L’article publié à l’intérieur du journal, sous la plume de Chloé Dethurens, porte le titre suivant: «Une société a les faveurs de l’Aéroport depuis 25 ans». La journaliste rappelle d’emblée que les marchés publics à l’aéroport «sont au centre de l’attention depuis l’arrestation (récente) de son chef de la sûreté pour des soupçons de corruption. Et d’ajouter qu’un autre domaine fait parler de lui, celui de la prévention des collisions entre avions et oiseaux. Ce secteur «est géré par la même société depuis plus de 25 ans» et le premier appel d’offres n’a eu lieu qu’en 2013. L’Aéroport explique que la société en charge s’est développée parallèlement au développement aéroportuaire, mais qu’en 2013 la direction a estimé que ce marché avait pris trop d’ampleur. «Avant, précise son directeur, nous traitions selon une procédure de gré à gré. Or, l’envergure qu’a prise le domaine du péril animalier nous a poussés à lancer l’appel d’offres.» L’article poursuit qu’à l’époque la même société valaisanne a remporté le marché, au vu «de ses prestations et sa capacité à répondre au besoin formulé». Mais pour le journal, «un autre élément interpelle: les liens (d’amitié) entre le directeur de l’entreprise en question et l’ancien directeur des opérations de l’Aéroport, à la retraite depuis 2017». Cette information, répond l’Aéroport, «n’a jamais été cachée», même si le haut cadre n’a pas été écarté de l’évaluation. «Mais, précise le directeur de l’aéroport cité par la «Tribune de Genève», il s’avère que seule l’entreprise en question avait postulé. Et il n’y a eu aucun recours.»
Quant au second appel d’offres – attaqué par une société concurrente – la «Tribune de Genève» précise qu’il portait, outre la question du péril aviaire, «sur la sécurité liée aux incendies, sur la sécurité et la santé dans le lieu de travail ainsi que sur la gestion des déchets». L’aéroport précise enfin que suit au recours, l’appel d’offres sera revu et republié en septembre.
B. Le 18 juin 2019, la société BTEE SA, représentée par un avocat, saisit le Conseil suisse de la presse. Selon le plaignant, la «Tribune de Genève» aurait violé les chiffres 1 (recherche de la vérité), 2 (distinction entre l’information et les appréciations), 3 (traitement des sources et audition en cas de reproches graves), 5 (devoir de rectification) et 7 (identification) de la «Déclaration des devoirs et des droits du/de la journaliste» – ci-après «Déclaration».
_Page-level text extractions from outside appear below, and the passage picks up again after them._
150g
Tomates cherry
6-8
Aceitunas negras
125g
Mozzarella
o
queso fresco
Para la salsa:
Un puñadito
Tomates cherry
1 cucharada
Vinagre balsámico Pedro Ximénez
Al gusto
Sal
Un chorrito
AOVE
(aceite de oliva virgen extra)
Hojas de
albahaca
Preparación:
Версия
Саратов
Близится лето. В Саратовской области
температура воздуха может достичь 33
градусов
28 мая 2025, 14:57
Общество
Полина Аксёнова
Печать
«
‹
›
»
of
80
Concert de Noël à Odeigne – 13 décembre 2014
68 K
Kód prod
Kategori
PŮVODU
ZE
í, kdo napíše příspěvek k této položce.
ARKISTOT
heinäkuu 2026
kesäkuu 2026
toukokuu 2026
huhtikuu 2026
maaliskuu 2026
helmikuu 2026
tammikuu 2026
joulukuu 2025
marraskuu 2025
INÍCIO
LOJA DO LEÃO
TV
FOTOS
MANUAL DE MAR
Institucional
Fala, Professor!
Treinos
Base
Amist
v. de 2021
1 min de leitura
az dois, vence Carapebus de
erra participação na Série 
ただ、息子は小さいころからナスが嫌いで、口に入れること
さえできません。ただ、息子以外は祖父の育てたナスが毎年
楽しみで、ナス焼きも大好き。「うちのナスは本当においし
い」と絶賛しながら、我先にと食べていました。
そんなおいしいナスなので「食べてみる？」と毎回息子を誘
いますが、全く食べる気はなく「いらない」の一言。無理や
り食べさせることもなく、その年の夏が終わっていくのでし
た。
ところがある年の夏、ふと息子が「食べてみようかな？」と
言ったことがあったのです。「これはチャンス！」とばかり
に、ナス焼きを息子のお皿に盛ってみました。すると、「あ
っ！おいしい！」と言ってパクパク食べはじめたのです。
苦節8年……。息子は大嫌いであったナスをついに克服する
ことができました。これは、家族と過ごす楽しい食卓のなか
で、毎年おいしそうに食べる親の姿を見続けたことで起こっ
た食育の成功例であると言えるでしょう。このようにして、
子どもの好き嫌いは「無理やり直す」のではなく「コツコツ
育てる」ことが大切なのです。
D’une manière générale, le plaignant estime que «les titres et les sous-titres (…) ainsi que la manière dont l’article est rédigé sont emplis de sous-entendus qui font du tort à (notre) image». En particulier le lien que l’article établit entre les marchés publics de la sûreté et du péril animalier avec l’arrestation du chef de la sûreté pour des soupçons de corruption serait «une erreur déontologique crasse». Le requérant s’estime victime d’une atteinte à l’honneur «dès lors que l’on peut prétendre que ses liens d’amitiés avec l’ancien directeur des opérations sont (…) une source de problème alors que cette amitié qui s’est créée au fil des années de collaboration renforce encore plus le respect des relations qui unit le requérant à l’Aéroport».
Concrètement, le requérant affirme que le cahier des charges du second appel d’offres en sa possession ne portait que sur les prestations de prévention du péril animalier. La journaliste ferait un «doux mélange» avec l’appel d’offres de 2013 et le contrat qui s’en est suivi. D’ailleurs, la gestion de la déchetterie du FRET a été retirée au plaignant en 2018, suite à un appel d’offre qu’il aurait perdu.
Le plaignant relève par ailleurs que la journaliste auteur de l’article est l’épouse du journaliste de la RTS qui le 3 juin 2019 a diffusé un commentaire appelant à la démission de la Présidente et du Directeur général de l’Aéroport, soit quelques heures avant l’envoi d’un mail de ladite journaliste au plaignant.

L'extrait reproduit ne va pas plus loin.